World's human rights defender slashes budget

The UNHCR is beginning to close offices in 10 countries, and cut its staff by hundreds.

Aid groups and human rights organizations are voicing concern over a fiscal reality check at the United Nations High Commissioner for Refugees.

In response to a $100 million budget shortfall, the Geneva-based UNHCR - which cares for more than 22 million refugees and displaced people in camps on five continents - plans to close offices in 10 countries, dramatically reduce operations in Africa, and lay off hundreds of its staff.

When former Dutch Prime Minister Ruud Lubbers took over as High Commissioner at the beginning of this year, the UN organization's budget estimates predicted that - as happened last year and the year before - several donor governments would not pay the total sum that they had pledged. So Mr. Lubbers decided to cut staff and operations by 15 percent.

A former businessman and economist, Lubber argues that it is better to face reality and cut in a planned way rather than to follow the practice of previous years and simply freeze programs and activities once the money runs out.

Many aid organizations have sympathy with the UNHCR's dilemma, but worry about their ability to make up for the gap in services.
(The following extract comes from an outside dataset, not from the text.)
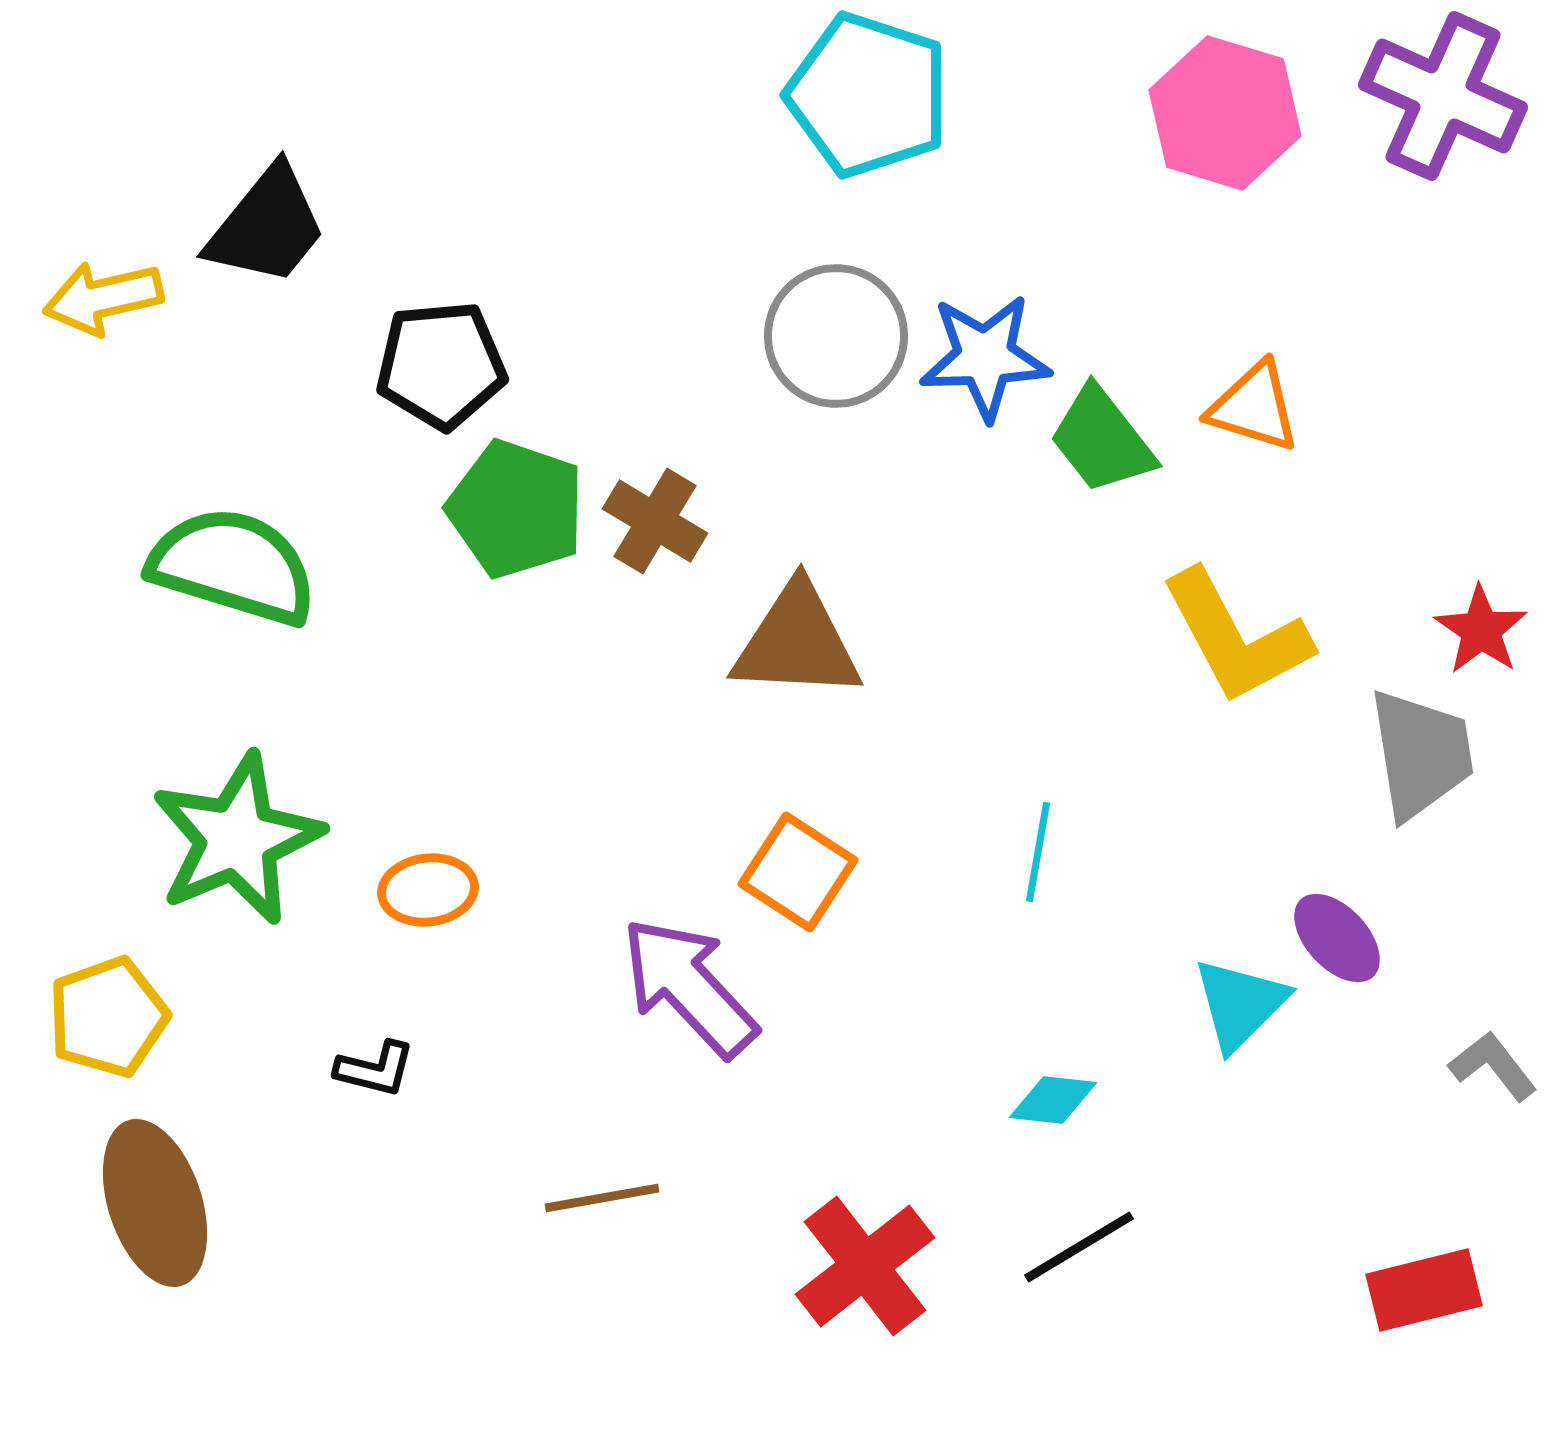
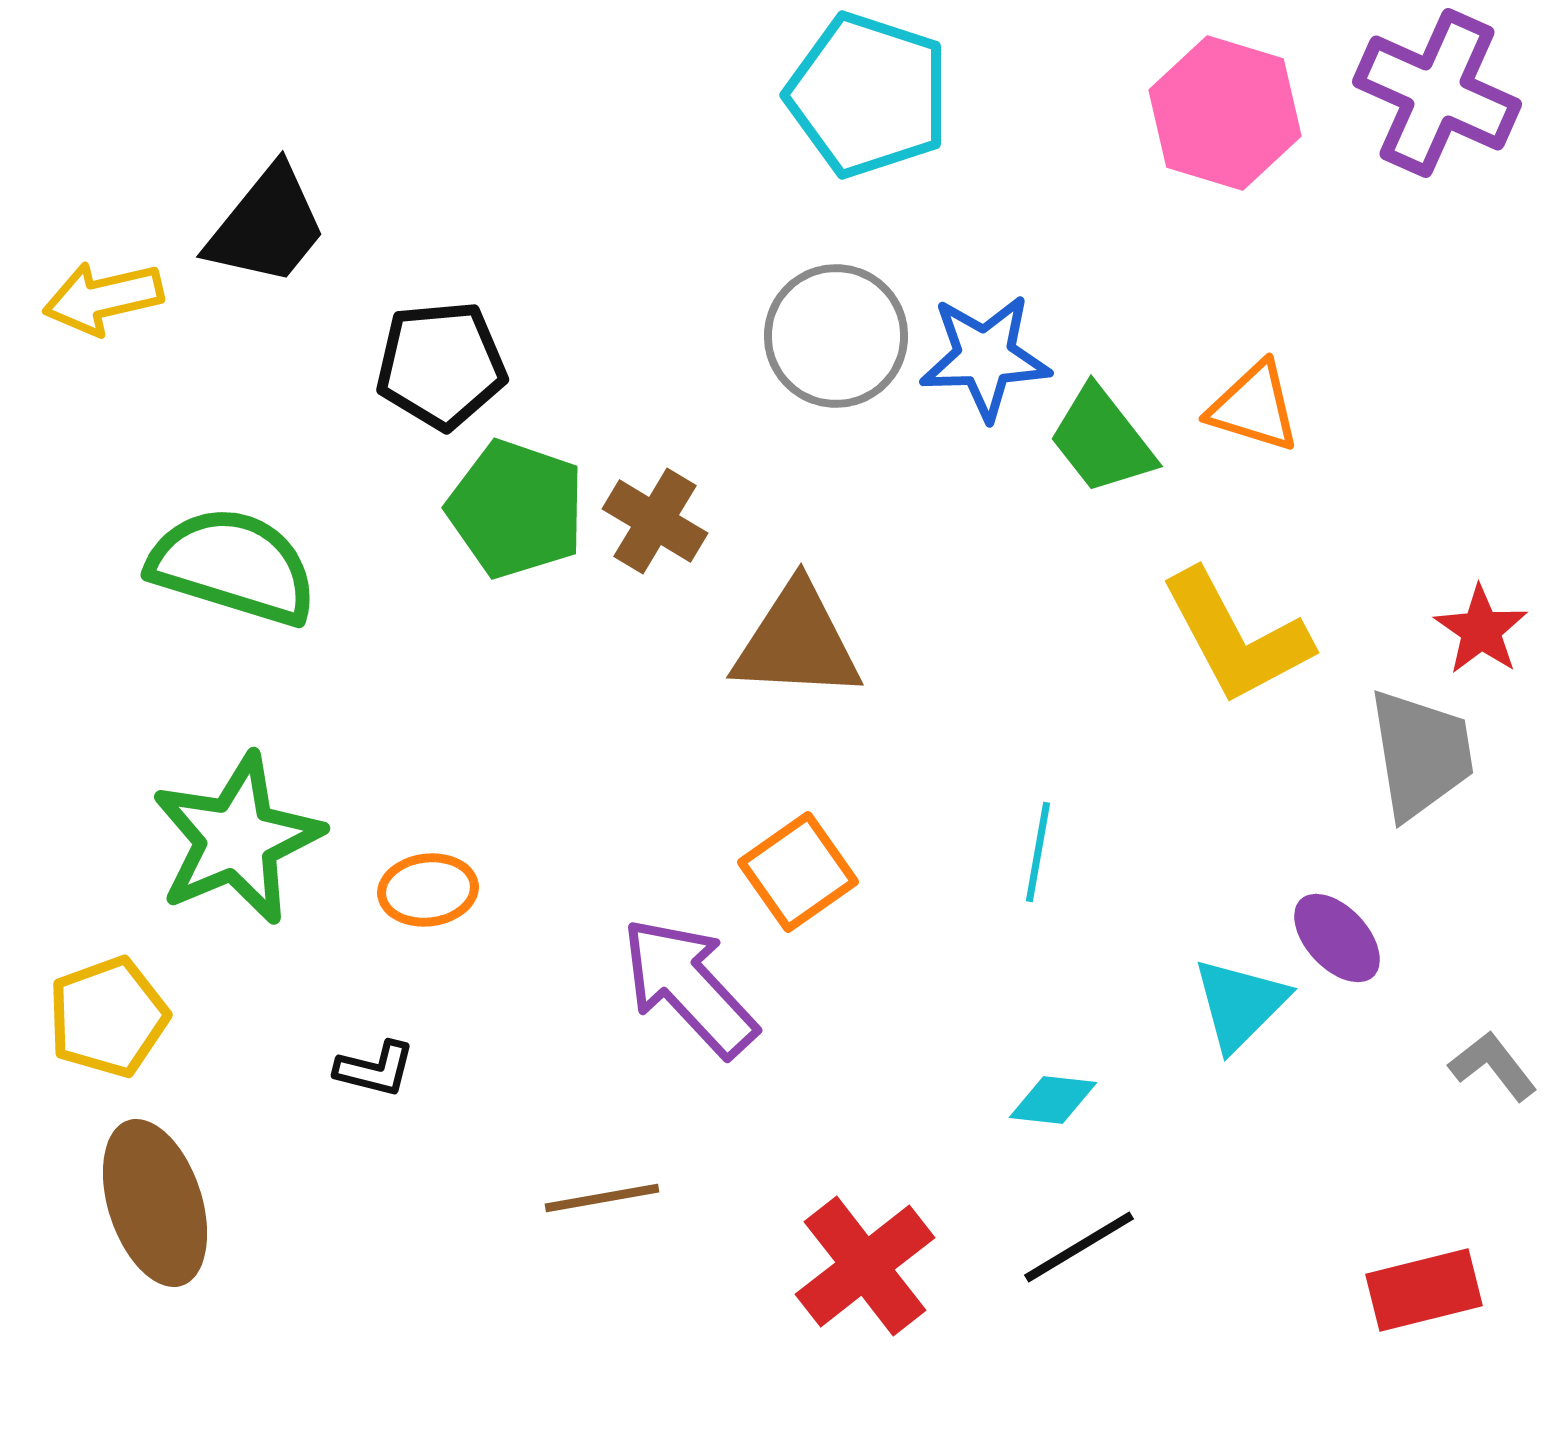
purple cross: moved 6 px left, 3 px up
orange square: rotated 22 degrees clockwise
"When UNHCR cuts its budget, refugees and internally displaced people turn to the churches," says Beth Ferris, program executive for international relations at the Geneva-based World Council of Churches. "So that trend of budget cutting has a direct impact on churches, particularly churches in poor countries, where they are often in the front line of providing services to displaced people and refugees."

US is largest contributor

Most of the UNHCR's work is funded by voluntary donations, traditionally supplied by a small coalition of industrialized nations. The United States is by far the largest source, providing just over one-quarter of the UNHCR's total costs.Britain supplies about 5 percent. France pays about 1 percent and is viewed as one of the countries that is underfunding.

Lubbers is outspoken in criticizing governments for not giving enough.

"We should say to governments: It's a scandal that you are not funding UNHCR to the extent that they cannot provide the basic assistance and make it possible for us to do our work," he says.

Lubbers also wants the European Commission, the European Union's governing body, to give more than its current 14 percent share: "I do not see any reason why Brussels would not relate to UNHCR the same way as, say, Washington."

The UNHCR is cutting its total budget from more than $950 million to $850 million and is axing some 600 jobs. In Africa, this means cutting back almost three-quarters of the funding to UNHCR operations. In at least 10 countries - Benin, Cameroon, Chad, Gambia, Kuwait, Mali, Niger, Swaziland, Togo, United Arab Emirates, and Vietnam - it plans to close offices completely.

Rachel Reilly, refugee-policy director for the New York agency Human Rights Watch says such closures will affect a group known as urban refugees, who risk becoming stranded. "In some countries, like Gambia, Benin, Chad, Mali, we know there are asylum seekers coming from far afield - from countries like Iran and Iraq - who are in desperate need of protection. They will arrive and find there are no UNHCR offices to go to. And often the cuts are being made in countries which do not have in place their own asylum-determination procedures and where refugees really are at serious risk of arrest, detention, and even deportation."

The UNHCR's charter makes it specifically responsible for refugees. But its operations sometimes support another group - people forced to flee their homes, but who stay within their country's borders. Not technically refugees, they are known as internally displaced people, or IDPs. Currently about a quarter of those the UNHCR assists - just over 5 million - are IDPs.

Lubbers says that some IDPs are in large programs, for example those in Guinea, in West Africa, where they can't be split from refugees and are funded together as one program. Their funding is assured. A second set of IDP activities are classed as "special projects" and are brought directly before donors, who decide to fund them on a case-by-case basis.

This year, donors have agreed to fully fund programs for IDPs fleeing long-running conflicts in Colombia, Eritrea, and Sri Lanka. But donors have not provided cash for Angola. This decision has caused disquiet in the aid world. Ms. Ferris describes the situation in Angola as "critical."

Picking up the slack

Many aid workers are also concerned that the UNHCR is withdrawing from work that nongovernmental aid groups - however skilled - can't carry out.

"UNHCR is an international organization. It is given a mandate by governments and it is accountable to governments," says Ms. Reilly, of Human Rights Watch. She says this gives it unique authority to intervene at a diplomatic level with recalcitrant states. "Around the world, internally displaced persons are often subject to high levels of arbitrary arrest, forced round-ups, detention, ill treatment in detention. In countries like Sri Lanka, we have documented the disappearance of internally displaced people. Those are very clear protection situations where UNHCR is uniquely placed to intervene with governments to use its diplomatic opportunities to negotiate with governments."

Saturday marks the 50th anniversary of the 1951 Geneva Convention on the Status of Refugees - the most important instrument of refugee law.